2.)  Will the state of the R1 change with the target VMAX being powered off and losing the RA connections?

    a.) If so, what are the requirements to get the correct state changes when the target VMAX powers back up?

Thanks In Advance,

-jq

November 5th, 2013 14:00

Hi Julianne,

According to you answer the scenario looks prrty clear, since first of all it is important so determine if you are working in a mainframe or open system.

1 - There is no real advantage to use CG vs DG or File, it is just a different ways of working, some SA(Storage administrators are used to work with CG, and some other use the -file option for specific actions)

You could use the split option not only with -file option but CG and DG

But keep in mind the following:

About power(energy) issues, I am not totally sure about it, but remember that if you are unplugging Vmax, the box needs to be in "rest mode" for a certain period of time before you plug it again, Consult it with the official EMC supports for you company, anyway it is quite probably that this task is going to be done by them, right? But I think it is good knowing this for you knowledge.

2 - Regarding Solutions Enabler, remember to include all your devices, so if you use DG, it has to include all devices, less some special ones, for instance in my installation there are a couple devices called(coupling (mainframe stuff)) that always remain with invalid tracks, so I do not include them in any SRDF task.

3 - Take a look at this command too, it is best practice, and it gives you a consistent scenario at all time.

     symrdf -sid XXXX -file filename.txt query -summary -rdfg xx

The -summary option, will show you the quantity of sym devices in each box(depending the symmetrix ID you are issuing) and their state (synch, partitioned, etc)

Here you have an example attached

Now going back to your questions

1) It sounds like I need to use the command file option to split the entire SRDFgroup at one time without needing to split each individual symdg (I have about 30 of them).  Do I understand that correctly?

It depends, depends on how you have done you DG if it has all the devices you want to include in your task you could use DG, or create a specific file containing all your sym devs for this particular task

It would be a mess and difficult to control for you, if you have multiple DG in your installation, and on the other hand your idea would be to split or resume all the devices included in all your DG, in that case, I suggest creating a file instead, does it make sense?

In my personal experience, when I have to face a challenge like you have to do, I use the file opction, because it is a task "one of kind" and not a repetitive one, in that case I would use DG, but you can use any you feel confortable with

2) what is the benefit of doing a SPLIT instead of RESUME?

Split, you make sure the traffic link is cut at any time, because both boxes stop seeing each other.

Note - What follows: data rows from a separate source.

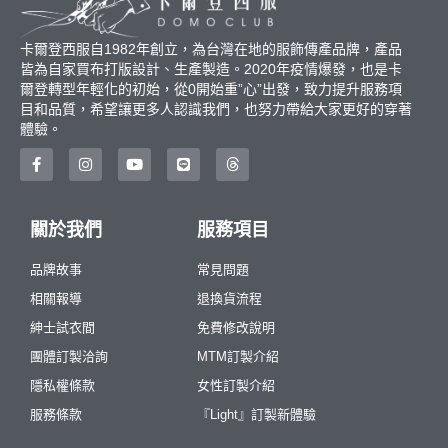
卡爾登西服自1982年創立，為台灣在地的服飾傳產品牌，產品
皆為自家買布打版設計、生產製造。2020年疫情爆發，也是卡
爾登轉型年輕化的初始，從0開始重”心”出發，致力提升服務項
目和品質，希望讓更多人認識我們，也努力帶給大家更好的穿著
體驗。
關於我們
服務項目
品牌故事
常見問題
相關報導
退換貨流程
紳士試衣間
免費修改說明
團體訂製洽詢
MTM訂製介紹
隱私權條款
女性訂製介紹
服務條款
『Light』訂製新體驗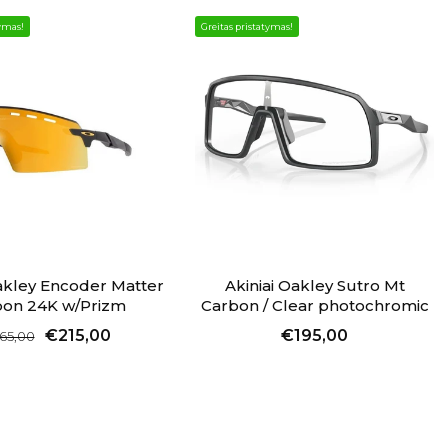
tymas!
Greitas pristatymas!
Oakley Encoder Matter
Akiniai Oakley Sutro Mt
bon 24K w/Prizm
Carbon / Clear photochromic
€215,00
€195,00
65,00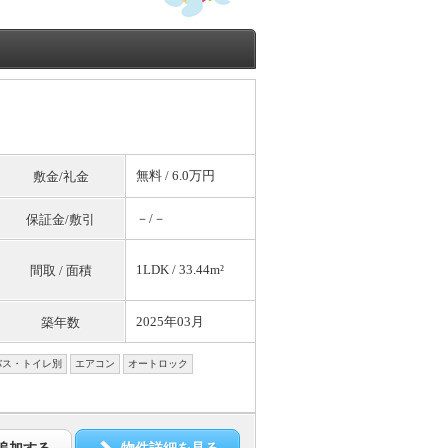
無料
/ 6.0万円
敷金/礼金
－/－
保証金/敷引
1LDK / 33.44m²
間取 / 面積
2025年03月
築年数
バス・トイレ別
エアコン
オートロック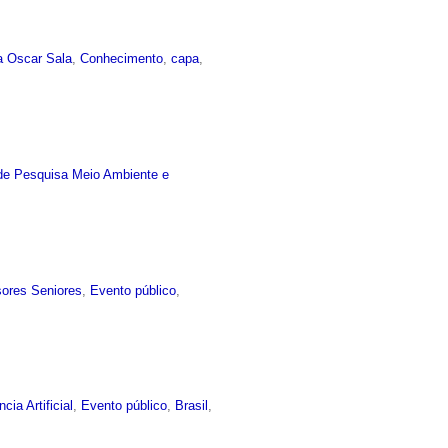
a Oscar Sala
,
Conhecimento
,
capa
,
de Pesquisa Meio Ambiente e
sores Seniores
,
Evento público
,
ncia Artificial
,
Evento público
,
Brasil
,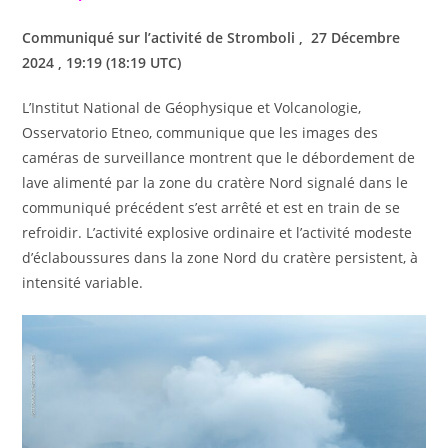
Communiqué sur l’activité de Stromboli , 27 Décembre
2024 , 19:19 (18:19 UTC)
L’Institut National de Géophysique et Volcanologie,
Osservatorio Etneo, communique que les images des
caméras de surveillance montrent que le débordement de
lave alimenté par la zone du cratère Nord signalé dans le
communiqué précédent s’est arrêté et est en train de se
refroidir. L’activité explosive ordinaire et l’activité modeste
d’éclaboussures dans la zone Nord du cratère persistent, à
intensité variable.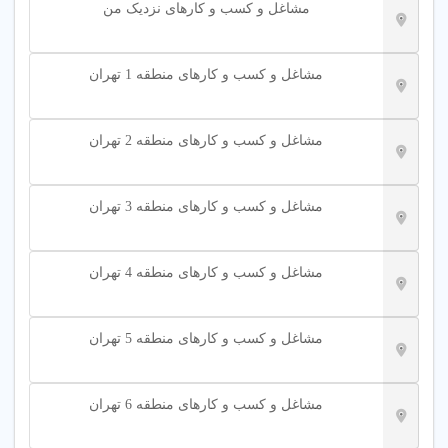
مشاغل و کسب و کارهای نزدیک من
مشاغل و کسب و کارهای منطقه 1 تهران
مشاغل و کسب و کارهای منطقه 2 تهران
مشاغل و کسب و کارهای منطقه 3 تهران
مشاغل و کسب و کارهای منطقه 4 تهران
مشاغل و کسب و کارهای منطقه 5 تهران
مشاغل و کسب و کارهای منطقه 6 تهران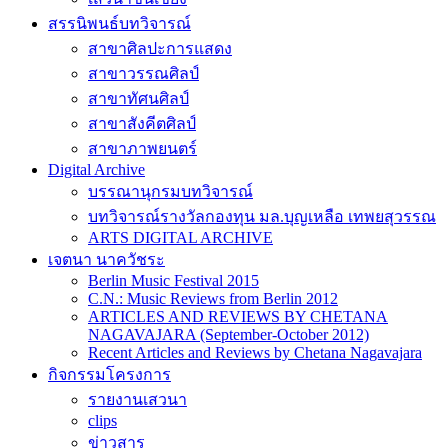
สรรนิพนธ์บทวิจารณ์
สาขาศิลปะการแสดง
สาขาวรรณศิลป์
สาขาทัศนศิลป์
สาขาสังคีตศิลป์
สาขาภาพยนตร์
Digital Archive
บรรณานุกรมบทวิจารณ์
บทวิจารณ์รางวัลกองทุน มล.บุญเหลือ เทพยสุวรรณ
ARTS DIGITAL ARCHIVE
เจตนา นาควัชระ
Berlin Music Festival 2015
C.N.: Music Reviews from Berlin 2012
ARTICLES AND REVIEWS BY CHETANA
NAGAVAJARA (September-October 2012)
Recent Articles and Reviews by Chetana Nagavajara
กิจกรรมโครงการ
รายงานเสวนา
clips
ข่าวสาร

Something I forgot to mention is that sometimes you have to use -force or -symforce flag with split

Split is frequently used in such cases, where traffic to R2 site is cut, but you still have R1 site up and productive, which I think is the case

Take a look at this:

A) Split: Leaves both R1 & R2 in write enabled state.  Actions: 1. Suspends the Rdf link. 2. Write Enables R2, Besides if you run a split It will resume the rdf link i/o Traffic

In a nutshell:

Split - The R1 and the R2 are currently ready to their hosts, but the links are not ready or write disabled.

Resume - The SRDF links have been suspended and are not ready or write disabled. If the R1 is ready while the links are suspended, any I/O will accumulate as invalid tracks owed to the R2.

Finally,

It all depends on how you are handling your R1 site, not only the one you are relocating

5 Practitioner

 • 

274.2K Posts

November 5th, 2013 01:00

Hi Julianne,

1. Yes the SYMRDF SUSPEND|RESUME can be used to change the state of all devices in an SRDF group.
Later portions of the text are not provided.